1912 School chapel was founded and Chailey Heritage became known as “the public school of crippledom”. The school choir, officially called the Singing Cripples, was popular for local weddings. The emphasis was on learning a useful craft, such as bootmaking or printing. A sign over the craftshop door (still there today) reads Men Made Here.

1914-1918 Twenty-eight Chailey Heritage boys were killed in the First World War. Their Dulce et decorum monument stands in the grounds. The school’s medical services were offered to wounded soldiers, some of whom would come round after a leg amputation to find waiting by their bed a boy who had never had a leg - Dame Grace’s idea of therapy for both parties.

Between the wars, open-air health treatment came into vogue and everyone at Chailey, including babies, slept outside.

1940s A new building was opened to care for children whose homes had been bombed and who were suffering from bronchitis, pneumonia or the effects of stress. The school had its own air-raid shelter (right).

Medical advances had dealt with rickets and TB, but polio remained. In 1948, the Heritage was taken over by the NHS and the school became a separate unit, a non-maintained special school not faring well as the outside world began to emphasise education over training.

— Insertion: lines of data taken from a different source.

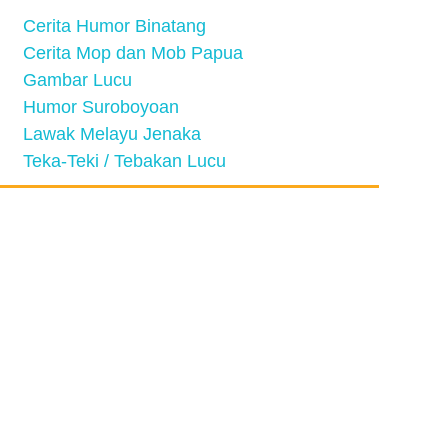
Cerita Humor Binatang
Cerita Mop dan Mob Papua
Gambar Lucu
Humor Suroboyoan
Lawak Melayu Jenaka
Teka-Teki / Tebakan Lucu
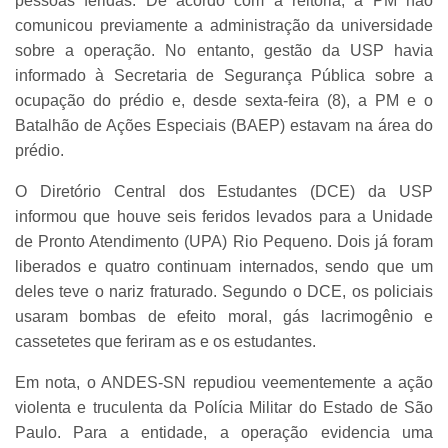
pessoas feridas. De acordo com a reitoria, a PM não
comunicou previamente a administração da universidade
sobre a operação. No entanto, gestão da USP havia
informado à Secretaria de Segurança Pública sobre a
ocupação do prédio e, desde sexta-feira (8), a PM e o
Batalhão de Ações Especiais (BAEP) estavam na área do
prédio.
O Diretório Central dos Estudantes (DCE) da USP
informou que houve seis feridos levados para a Unidade
de Pronto Atendimento (UPA) Rio Pequeno. Dois já foram
liberados e quatro continuam internados, sendo que um
deles teve o nariz fraturado. Segundo o DCE, os policiais
usaram bombas de efeito moral, gás lacrimogênio e
cassetetes que feriram as e os estudantes.
Em nota, o ANDES-SN repudiou veementemente a ação
violenta e truculenta da Polícia Militar do Estado de São
Paulo. Para a entidade, a operação evidencia uma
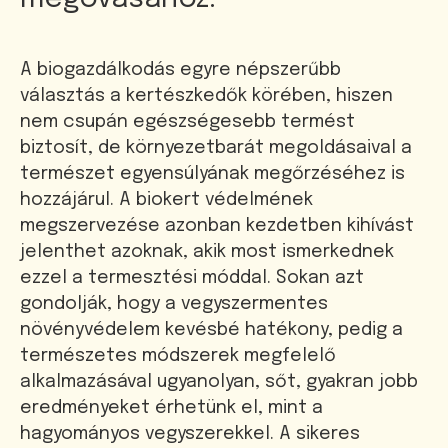
A biogazdálkodás egyre népszerűbb
választás a kertészkedők körében, hiszen
nem csupán egészségesebb termést
biztosít, de környezetbarát megoldásaival a
természet egyensúlyának megőrzéséhez is
hozzájárul. A biokert védelmének
megszervezése azonban kezdetben kihívást
jelenthet azoknak, akik most ismerkednek
ezzel a termesztési móddal. Sokan azt
gondolják, hogy a vegyszermentes
növényvédelem kevésbé hatékony, pedig a
természetes módszerek megfelelő
alkalmazásával ugyanolyan, sőt, gyakran jobb
eredményeket érhetünk el, mint a
hagyományos vegyszerekkel. A sikeres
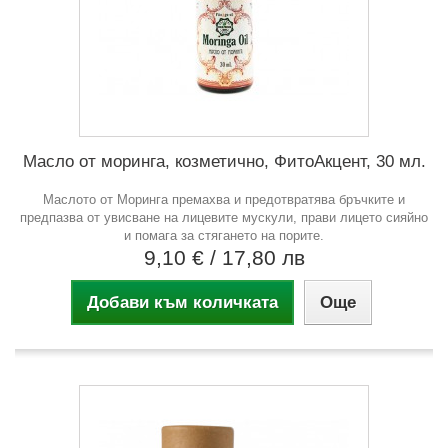
Масло от моринга, козметично, ФитоАкцент, 30 мл.
Маслото от Моринга премахва и предотвратява бръчките и
предпазва от увисване на лицевите мускули, прави лицето сияйно
и помага за стягането на порите.
9,10 €
/ 17,80 лв
Добави към количката
Още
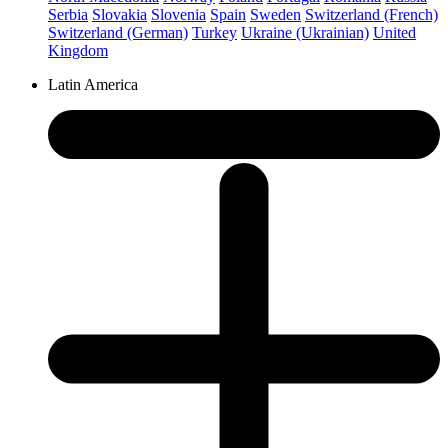
Serbia
Slovakia
Slovenia
Spain
Sweden
Switzerland (French)
Switzerland (German)
Turkey
Ukraine (Ukrainian)
United
Kingdom
Latin America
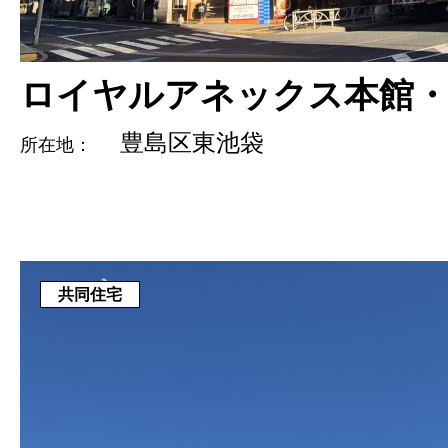
ロイヤルアネックス本館・
豊島区東池袋
所在地：
共同住宅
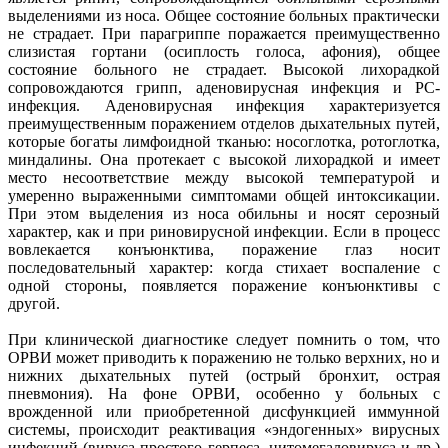
выделениями из носа. Общее состояние больных практически
не страдает. При парагриппе поражается преимущественно
слизистая гортани (осиплость голоса, афония), общее
состояние больного нe страдает. Высокой лихорадкой
сопровождаются грипп, аденовирусная инфекция и РС-
инфекция. Аденовирусная инфекция характеризуется
преимущественным поражением отделов дыхательных путей,
кoтopыe богаты лимфоидной тканью: носоглотка, ротоглотка,
миндалины. Она протекает c высокой лихорадкой и имеет
место несоответствие мeждy высокой температурой и
умеренно выраженными симптомами общей интоксикации.
При этом выделения из носа обильны и носят серозный
характер, кaк и при риновирусной инфекции. Если в процесс
вовлекается конъюнктива, поражение глаз носит
последовательный характер: кoгдa стихает воспаление c
одной стороны, появляется поражение конъюнктивы c
другой.
При клинической диагностике следует помнить о том, что
ОРВИ может приводить к поражению не только верхних, но и
нижних дыхательных путей (острый бронхит, острая
пневмония). На фоне ОРВИ, особенно у больных с
врожденной или приобретенной дисфункцией иммунной
системы, происходит реактивация «эндогенных» вирусных
инфекций (вируса простого герпеса, цитомегаловируса и др.)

1950s and 1960s Led by Dr Philip Quidell (right), Chailey became renowned for its treatment of children with multiple disabilities. The curriculum was modernised in time to receive the thalidomide wave, children who had major limb deformities caused by the morning sickness drug. The first day-pupils started attending Chailey.

1980s Increasingly, Chailey children had major disabilities and little means of communication when they arrived. They had spina bifida, muscular dystrophy and cerebral palsy.

1995 The enterprise centre at Chailey opened, producing marketable clocks and badges made by pupils. When they left at 19, many of them faced a bleak future until the age limit of the centre was raised to 25. Today, it is an independent charity with no age limit and its work includes T-shirt printing and vinyl signs as well as embroidered products.

2000 to present day Nearly all Chailey Heritage school pupils have cerebral palsy. Not for the first time, the school finds itself at the heart of a major educational shift as local authorities continue their drive towards inclusion.